Countering the Financing of Terrorism: Italy is a member of the FATF, and its FIU is a member of the Egmont Group. Italy remained a co-lead of the Defeat ISIS Coalition’s Counter-ISIS Finance Group, along with the United States and Saudi Arabia, and leads the police training sub-group. In March 2019, the Head of the UN Office of Counter-Terrorism (UNOCT) signed an MOU with the Italian Guardia di Finanza (GdF), for the GdF to provide capacity-building cooperation and training to other member states on countering the financing of terrorism.
Countering Violent Extremism: No changes since last year.
International and Regional Cooperation: Italy continued to support CT efforts in regional and multilateral organizations, including NATO, the OSCE, and the GCTF.

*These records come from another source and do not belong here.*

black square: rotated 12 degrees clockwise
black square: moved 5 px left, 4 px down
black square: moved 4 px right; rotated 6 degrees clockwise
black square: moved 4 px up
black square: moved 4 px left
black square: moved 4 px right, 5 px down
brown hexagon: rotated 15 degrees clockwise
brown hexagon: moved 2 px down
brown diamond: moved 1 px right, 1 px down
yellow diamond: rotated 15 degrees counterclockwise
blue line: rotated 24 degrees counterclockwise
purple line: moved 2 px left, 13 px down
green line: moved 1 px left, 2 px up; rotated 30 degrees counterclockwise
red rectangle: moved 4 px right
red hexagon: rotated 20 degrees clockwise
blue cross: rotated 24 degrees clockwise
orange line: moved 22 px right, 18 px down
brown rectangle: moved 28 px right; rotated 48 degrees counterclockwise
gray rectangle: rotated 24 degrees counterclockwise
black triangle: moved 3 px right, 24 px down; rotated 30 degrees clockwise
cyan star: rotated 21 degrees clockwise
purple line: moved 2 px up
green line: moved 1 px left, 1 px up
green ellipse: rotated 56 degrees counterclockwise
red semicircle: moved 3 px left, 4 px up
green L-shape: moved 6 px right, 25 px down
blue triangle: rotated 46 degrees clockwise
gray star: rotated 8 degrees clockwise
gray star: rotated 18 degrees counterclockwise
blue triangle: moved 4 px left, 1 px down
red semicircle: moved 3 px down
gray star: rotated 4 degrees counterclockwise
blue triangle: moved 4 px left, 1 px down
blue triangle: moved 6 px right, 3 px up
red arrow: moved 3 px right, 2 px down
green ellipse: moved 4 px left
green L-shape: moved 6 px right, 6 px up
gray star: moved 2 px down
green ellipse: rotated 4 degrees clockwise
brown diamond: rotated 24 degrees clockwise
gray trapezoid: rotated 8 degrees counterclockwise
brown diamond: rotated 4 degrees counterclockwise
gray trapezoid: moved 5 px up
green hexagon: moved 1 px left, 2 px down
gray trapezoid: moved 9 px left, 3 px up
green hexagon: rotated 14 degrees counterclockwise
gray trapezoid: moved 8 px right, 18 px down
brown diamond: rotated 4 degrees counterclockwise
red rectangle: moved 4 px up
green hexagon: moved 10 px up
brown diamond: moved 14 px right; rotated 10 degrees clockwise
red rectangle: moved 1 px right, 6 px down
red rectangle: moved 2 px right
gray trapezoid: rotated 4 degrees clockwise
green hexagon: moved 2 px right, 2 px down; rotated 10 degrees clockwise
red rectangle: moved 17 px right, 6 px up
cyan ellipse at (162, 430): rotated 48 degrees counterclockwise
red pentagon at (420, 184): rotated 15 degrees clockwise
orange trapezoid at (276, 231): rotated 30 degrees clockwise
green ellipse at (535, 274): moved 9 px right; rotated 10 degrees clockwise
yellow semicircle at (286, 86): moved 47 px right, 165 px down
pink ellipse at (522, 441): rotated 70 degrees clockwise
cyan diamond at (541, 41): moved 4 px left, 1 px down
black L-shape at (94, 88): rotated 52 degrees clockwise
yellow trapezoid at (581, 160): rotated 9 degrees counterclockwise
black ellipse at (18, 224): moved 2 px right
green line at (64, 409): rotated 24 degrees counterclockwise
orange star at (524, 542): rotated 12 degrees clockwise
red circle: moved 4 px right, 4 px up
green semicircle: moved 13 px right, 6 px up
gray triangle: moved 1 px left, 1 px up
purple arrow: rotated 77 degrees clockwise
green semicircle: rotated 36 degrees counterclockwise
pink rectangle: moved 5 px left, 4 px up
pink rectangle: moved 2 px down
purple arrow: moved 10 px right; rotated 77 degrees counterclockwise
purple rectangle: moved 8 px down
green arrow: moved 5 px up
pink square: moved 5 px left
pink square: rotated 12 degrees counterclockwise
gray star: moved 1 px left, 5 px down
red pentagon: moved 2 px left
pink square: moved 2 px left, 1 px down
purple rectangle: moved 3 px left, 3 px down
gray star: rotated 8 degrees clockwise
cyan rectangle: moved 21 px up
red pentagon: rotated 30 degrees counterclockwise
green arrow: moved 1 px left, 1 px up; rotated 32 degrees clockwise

Italy strengthened its CT capacity building efforts in Libya, focusing on coast guard cooperation, investigative training for law enforcement, and border security measures. The Italian military continued its training activities in Niger with local security forces in support of the efforts of Nigerien authorities and G5 Sahel member states to strengthen border security, counter illicit trafficking, and combat threats to regional security.